== Segment start ==

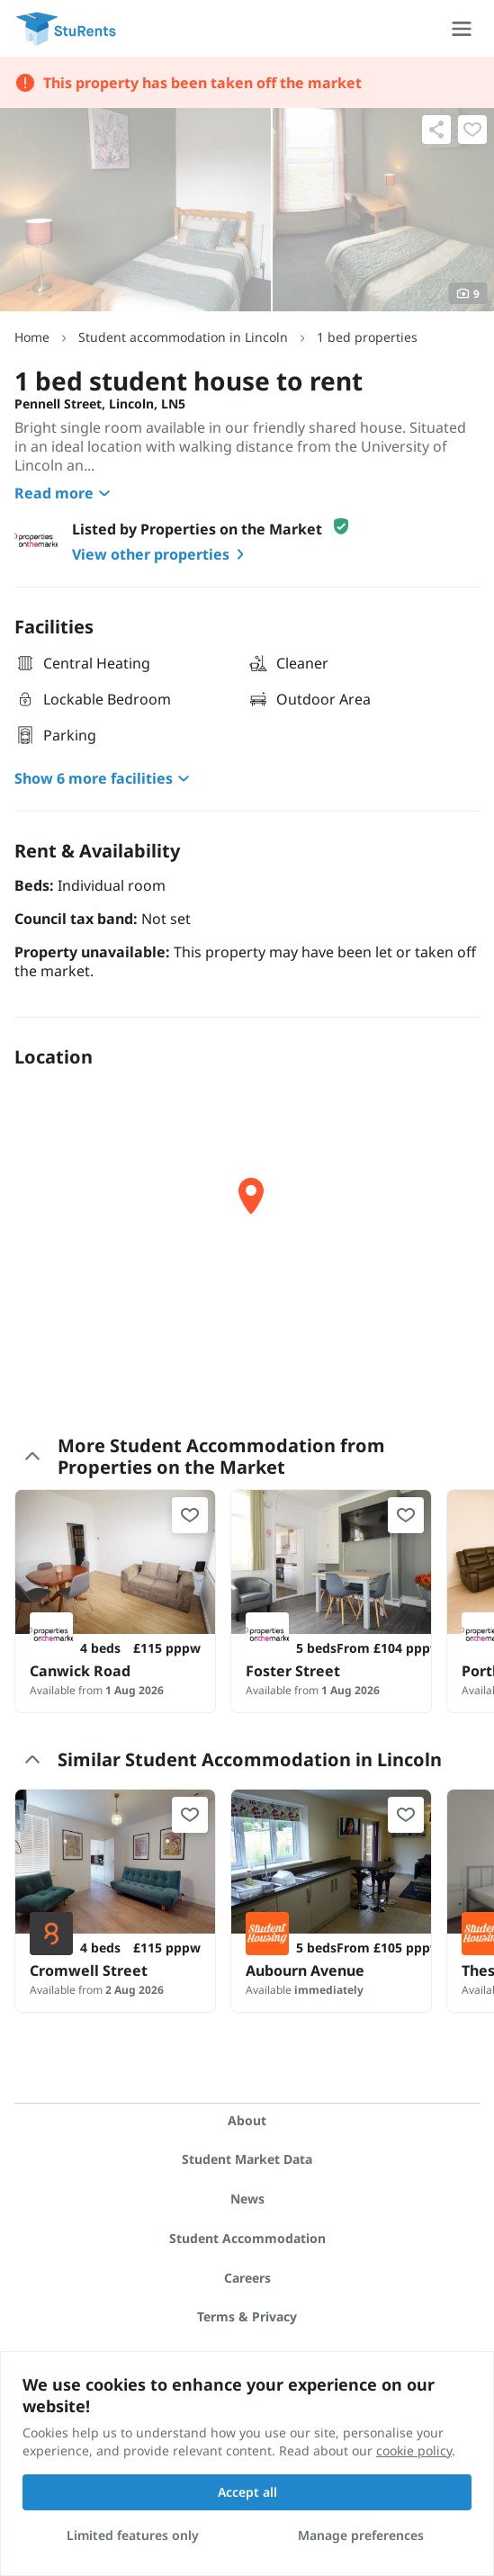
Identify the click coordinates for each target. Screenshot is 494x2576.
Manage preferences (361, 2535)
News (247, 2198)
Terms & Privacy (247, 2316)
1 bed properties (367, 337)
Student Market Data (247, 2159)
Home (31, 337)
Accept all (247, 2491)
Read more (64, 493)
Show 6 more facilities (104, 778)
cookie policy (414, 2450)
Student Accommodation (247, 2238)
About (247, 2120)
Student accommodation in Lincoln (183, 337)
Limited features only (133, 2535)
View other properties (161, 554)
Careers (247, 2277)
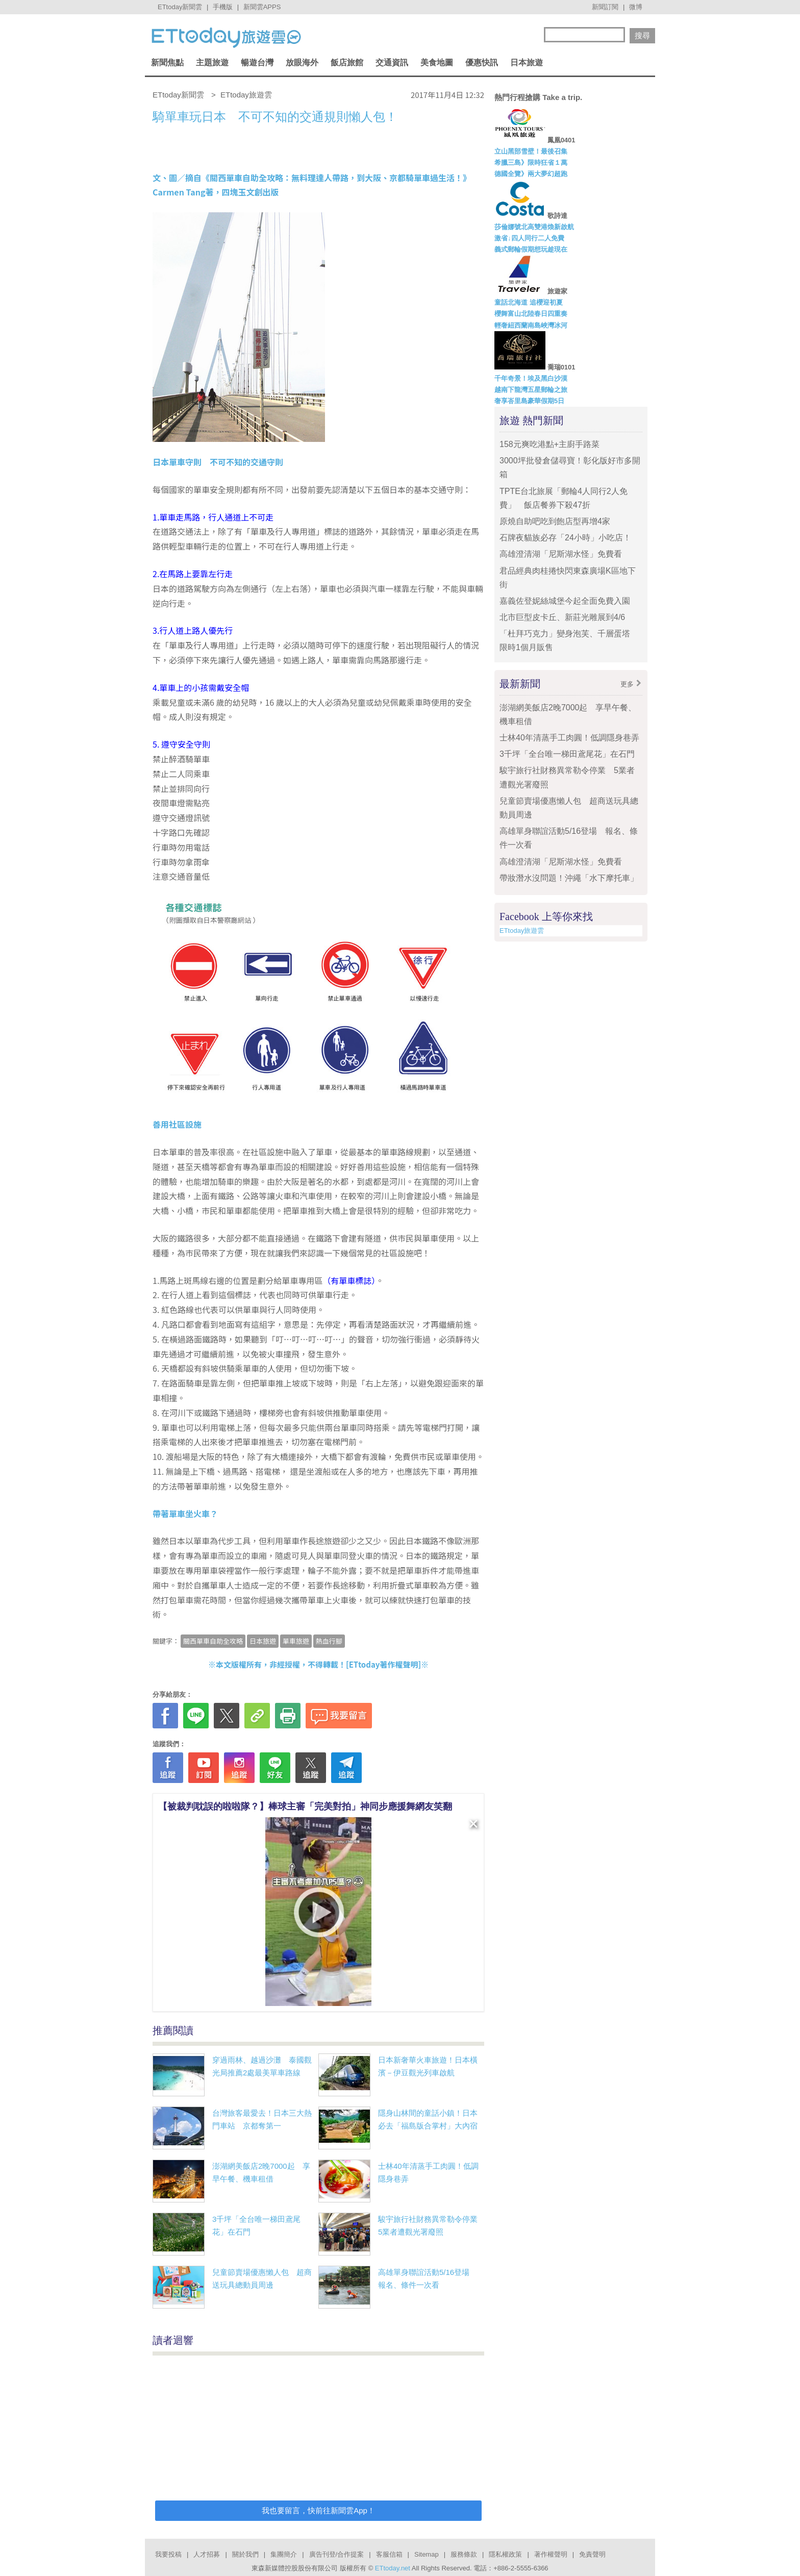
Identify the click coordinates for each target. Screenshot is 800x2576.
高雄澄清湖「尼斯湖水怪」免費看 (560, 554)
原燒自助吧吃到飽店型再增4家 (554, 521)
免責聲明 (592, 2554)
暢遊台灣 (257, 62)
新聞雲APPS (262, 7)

== Segment end ==

→ Problem description: All of the listing above has to be reproduced exactly, though without its images.

→ Output of the exercise:
Identify the click coordinates for each target. Screenshot is 494x2576.
Manage preferences (361, 2535)
News (247, 2198)
Terms & Privacy (247, 2316)
1 bed properties (367, 337)
Student Market Data (247, 2159)
Home (31, 337)
Accept all (247, 2491)
Read more (64, 493)
Show 6 more facilities (104, 778)
cookie policy (414, 2450)
Student Accommodation (247, 2238)
About (247, 2120)
Student accommodation in Lincoln (183, 337)
Limited features only (133, 2535)
View other properties (161, 554)
Careers (247, 2277)
Identify the click coordinates for each target. Screenshot is 800x2576.
高雄澄清湖「尼斯湖水怪」免費看 (560, 554)
原燒自助吧吃到飽店型再增4家 (554, 521)
免責聲明 (592, 2554)
暢遊台灣 (257, 62)
新聞雲APPS (262, 7)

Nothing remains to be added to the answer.